> **What to work on**
Wherever the word "drydan" turns up in a line of the entries, copy that line.

> **Data listing**

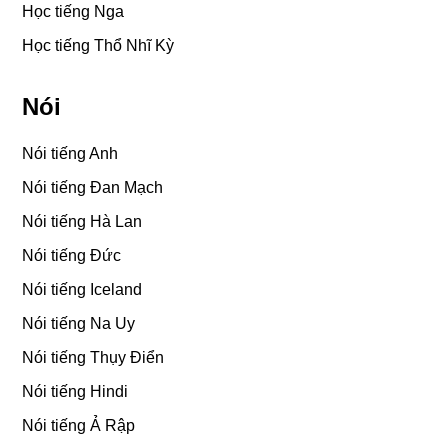
Học tiếng Nga
Học tiếng Thổ Nhĩ Kỳ
Nói
Nói tiếng Anh
Nói tiếng Đan Mạch
Nói tiếng Hà Lan
Nói tiếng Đức
Nói tiếng Iceland
Nói tiếng Na Uy
Nói tiếng Thụy Điển
Nói tiếng Hindi
Nói tiếng Ả Rập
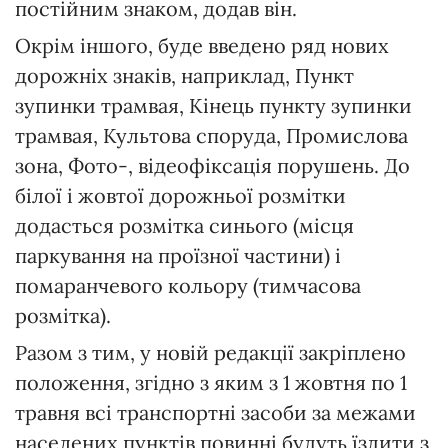
постійним знаком, додав він.
Окрім іншого, буде введено ряд нових
дорожніх знаків, наприклад, Пункт
зупинки трамвая, Кінець пункту зупинки
трамвая, Культова споруда, Промислова
зона, Фото-, відеофіксація порушень. До
білої і жовтої дорожньої розмітки
додасться розмітка синього (місця
паркування на проїзної частини) і
помаранчевого кольору (тимчасова
розмітка).
Разом з тим, у новій редакції закріплено
положення, згідно з яким з 1 жовтня по 1
травня всі транспортні засоби за межами
населених пунктів повинні будуть їздити з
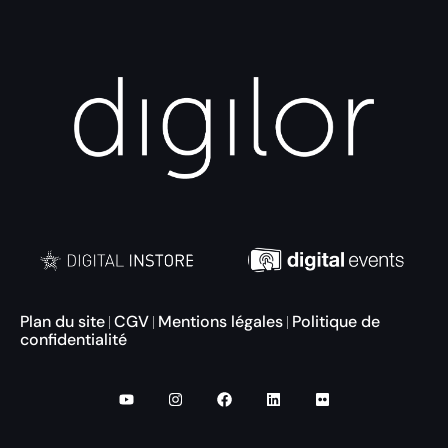
Plan du site
CGV
Mentions légales
Politique de
|
|
|
confidentialité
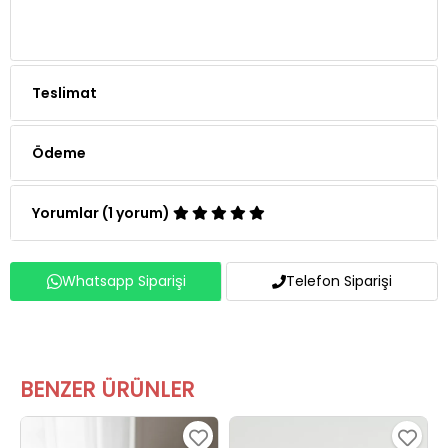
Teslimat
Ödeme
Yorumlar (1 yorum)
Whatsapp Siparişi
Telefon Siparişi
BENZER ÜRÜNLER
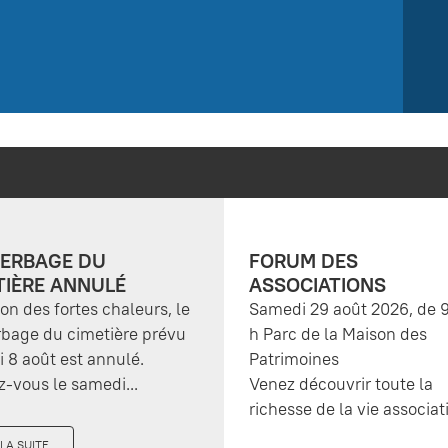
ERBAGE DU
FORUM DES
TIÈRE ANNULÉ
ASSOCIATIONS
son des fortes chaleurs, le
Samedi 29 août 2026, de 9
bage du cimetière prévu
h Parc de la Maison des
 8 août est annulé.
Patrimoines
-vous le samedi...
Venez découvrir toute la
richesse de la vie associati
 LA SUITE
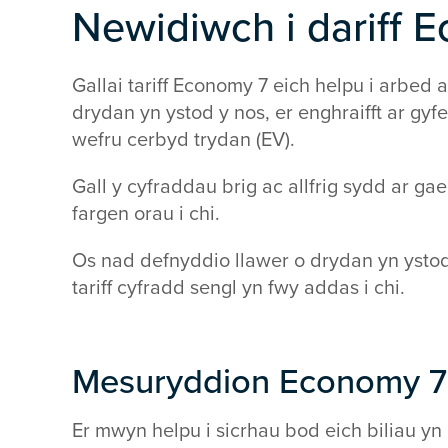
Newidiwch i dariff 
Gallai tariff Economy 7 eich helpu i arbed
drydan yn ystod y nos, er enghraifft ar gyf
wefru cerbyd trydan (EV).
Gall y cyfraddau brig ac allfrig sydd ar ga
fargen orau i chi.
Os nad defnyddio llawer o drydan yn ysto
tariff cyfradd sengl yn fwy addas i chi.
Mesuryddion Economy 7
Er mwyn helpu i sicrhau bod eich biliau y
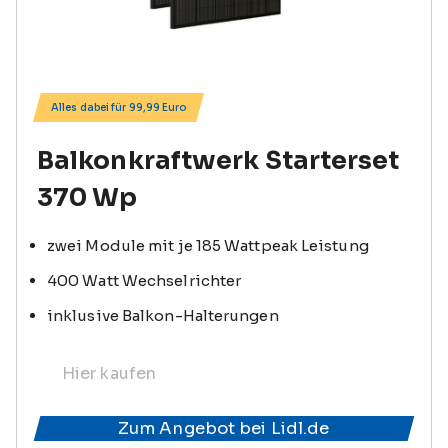
Alles dabei für 99,99 Euro
Balkonkraftwerk Starterset
370 Wp
zwei Module mit je 185 Wattpeak Leistung
400 Watt Wechselrichter
inklusive Balkon-Halterungen
Hier kaufen
Zum Angebot bei Lidl.de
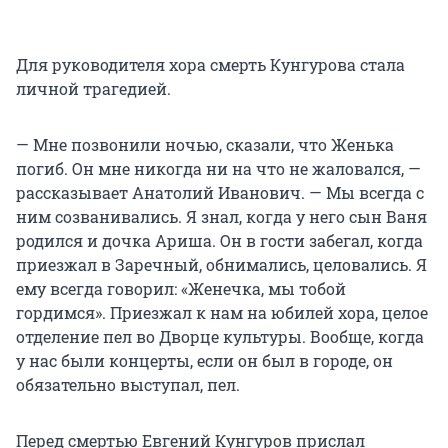
Для руководителя хора смерть Кунгурова стала
личной трагедией.
— Мне позвонили ночью, сказали, что Женька
погиб. Он мне никогда ни на что не жаловался, —
рассказывает Анатолий Иванович. — Мы всегда с
ним созванивались. Я знал, когда у него сын Ваня
родился и дочка Ариша. Он в гости забегал, когда
приезжал в Заречный, обнимались, целовались. Я
ему всегда говорил: «Женечка, мы тобой
гордимся». Приезжал к нам на юбилей хора, целое
отделение пел во Дворце культуры. Вообще, когда
у нас были концерты, если он был в городе, он
обязательно выступал, пел.
Перед смертью Евгений Кунгуров прислал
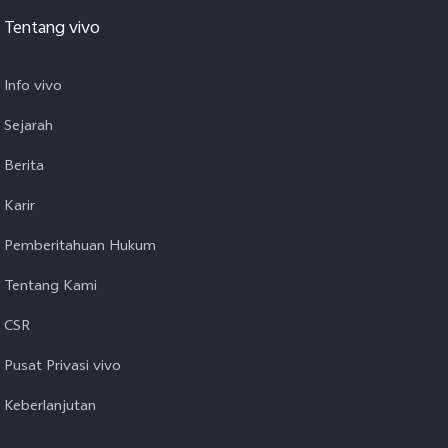
Tentang vivo
Info vivo
Sejarah
Berita
Karir
Pemberitahuan Hukum
Tentang Kami
CSR
Pusat Privasi vivo
Keberlanjutan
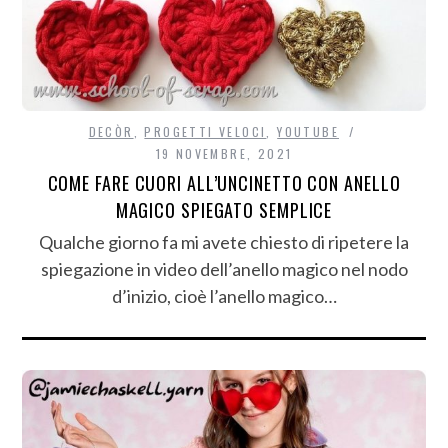
DECÒR
,
PROGETTI VELOCI
,
YOUTUBE
19 NOVEMBRE, 2021
COME FARE CUORI ALL’UNCINETTO CON ANELLO
MAGICO SPIEGATO SEMPLICE
Qualche giorno fa mi avete chiesto di ripetere la
spiegazione in video dell’anello magico nel nodo
d’inizio, cioè l’anello magico…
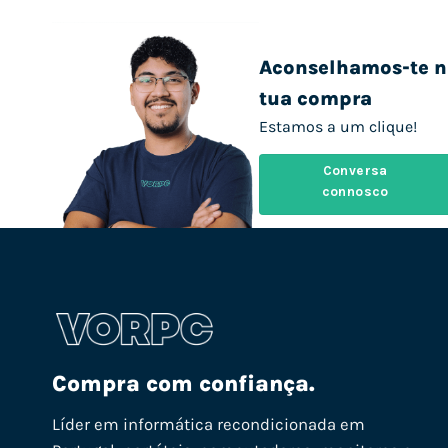
Aconselhamos-te n
tua compra
Estamos a um clique!
Conversa
connosco
Compra com confiança.
Líder em informática recondicionada em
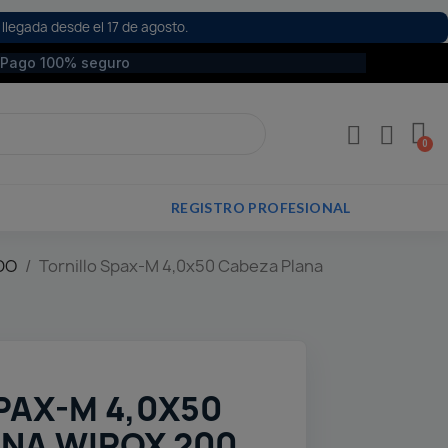
 llegada desde el 17 de agosto.
Pago 100% seguro
REGISTRO PROFESIONAL
DO
Tornillo Spax-M 4,0x50 Cabeza Plana
PAX-M 4,0X50
NA WIROX 200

> **Written reply**
drydan yn ystod y nos, er enghraifft ar gyf
Os nad defnyddio llawer o drydan yn ysto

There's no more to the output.